Until recently, embryos were cultured for three days and then transferred to the uterus and/or cryopreserved (frozen). Now it's recommended to grow the embryos for five or six days until they reach the blastocyst stage. For some couples these blastocysts may have a greater chance of implantation, allowing the embryologist to transfer fewer embryos and lower the risk of multiple birth while increasing the chance of pregnancy. On day two or three after fertilization, the embryos will be evaluated for blastocyst culture. If there is a sufficient number of dividing embryos they will be placed in a special solution and grown for two or three additional days. A special blood test will be performed in 12-14 days to determine if the patient is pregnant.
Step Four - Embryo Transfer
Embryos may be transferred on day 3, 5, or 6 after egg retrieval. Transfers on day 5 or 6 are called Blastocyst Transfers. They are placed through the cervix into the uterine cavity using a small soft catheter. This procedure usually requires no anesthesia.
Additional Advanced Technologies
(AH) is a procedure performed prior to transfer in selected cases. An embryo needs to escape or "hatch" from it's protein shell, called the Zona Pellucida, before it can implant in the uterus. In AH, a chemical or a laser can be used to dissolve part of the zone, to facilitate the hatching process later. This technique is often used with prior failed IVF cycles, female age over 38, and with abnormally thick zone.
Percutaneous Epidydimal Sperm Aspiration and Testicular Sperm Extraction (PESA and TESE)
Some men have no sperm in the ejaculate but still produce them in the testicles. This may occur due to a vasectomy, to a congenital obstruction of the sperm ducts leaving the testicles, or to inadequate development of the sperm such that they cannot leave the testicles. In these situations, a urologist can remove sperm by placing a needle into the testis or the tubes that drain it. These procedures are done under anesthesia and can be very effective when combined with ICSI.

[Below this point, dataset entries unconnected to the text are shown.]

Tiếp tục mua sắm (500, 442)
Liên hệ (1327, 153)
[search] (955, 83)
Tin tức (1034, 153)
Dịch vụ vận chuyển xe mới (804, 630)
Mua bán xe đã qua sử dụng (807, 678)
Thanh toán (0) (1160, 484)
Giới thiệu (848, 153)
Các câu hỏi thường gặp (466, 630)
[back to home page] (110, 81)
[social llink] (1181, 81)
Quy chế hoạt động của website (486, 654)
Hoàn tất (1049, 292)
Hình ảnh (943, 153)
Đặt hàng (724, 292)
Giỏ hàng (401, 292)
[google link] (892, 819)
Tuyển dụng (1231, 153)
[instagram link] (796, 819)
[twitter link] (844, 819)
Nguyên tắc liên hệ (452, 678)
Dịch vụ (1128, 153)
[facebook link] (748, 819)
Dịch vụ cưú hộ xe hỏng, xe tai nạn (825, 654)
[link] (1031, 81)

Embryos that are not transferred but continue to thrive in the laboratory can be cryopreserved (frozen). We'd recommend freezing for any high quality embryos that survive to the blastocyst stage. These embryos are stored in liquid nitrogen and can be thawed at a later date. While the pregnancy rates with frozen embryos are not as high, the procedures involved in preparing for a frozen embryo transfer are much simpler and less expensive. Freezing only embryos that survive to the blastocyst stage maximizes the chance for success in a thaw cycle.

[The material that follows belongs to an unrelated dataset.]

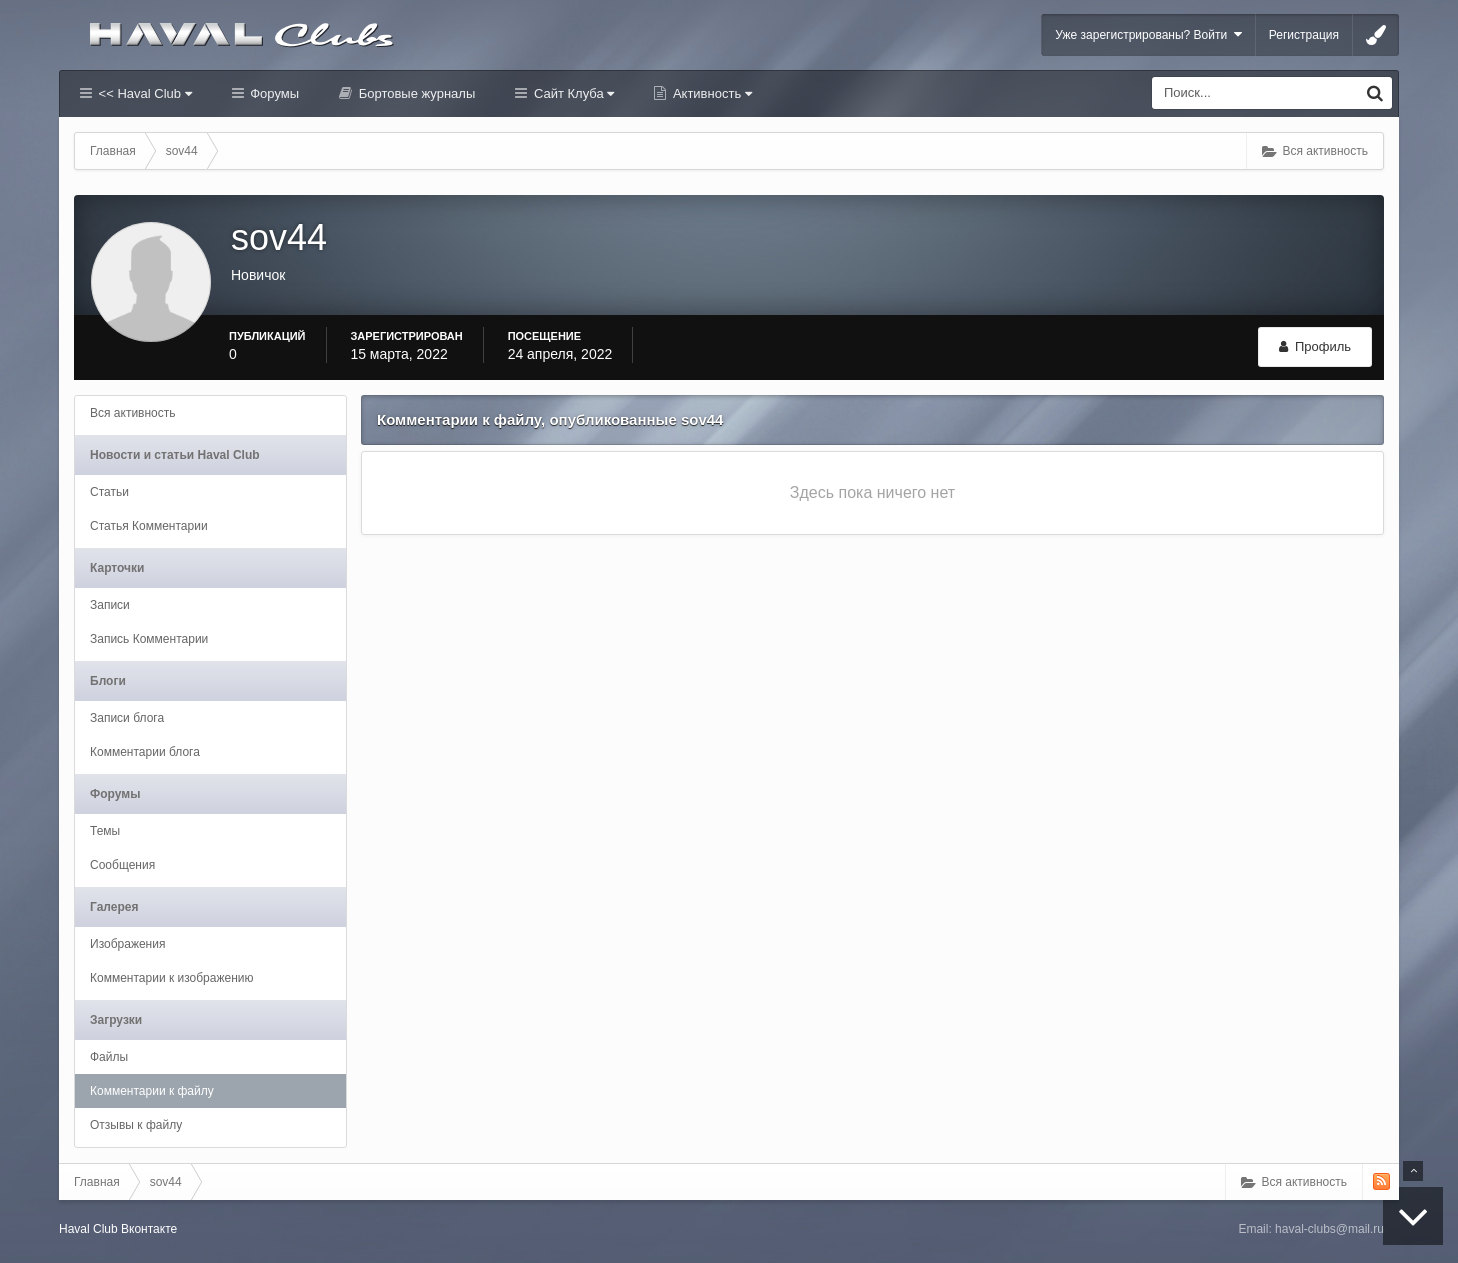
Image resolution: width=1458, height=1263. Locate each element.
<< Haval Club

In many situations, especially when a female patient is in her late 30's and early 40's, infertility may result from a decrease in ovarian function and a consequent fall in egg quality. In the event of a severe compromise in ovarian function, successful pregnancy is very unlikely. A treatment that often offers an excellent chance of success is to use eggs from a donor who is capable of producing good quality eggs. This is a complex treatment option from medical and psychological points of view, but one that provides a very good chance for pregnancy.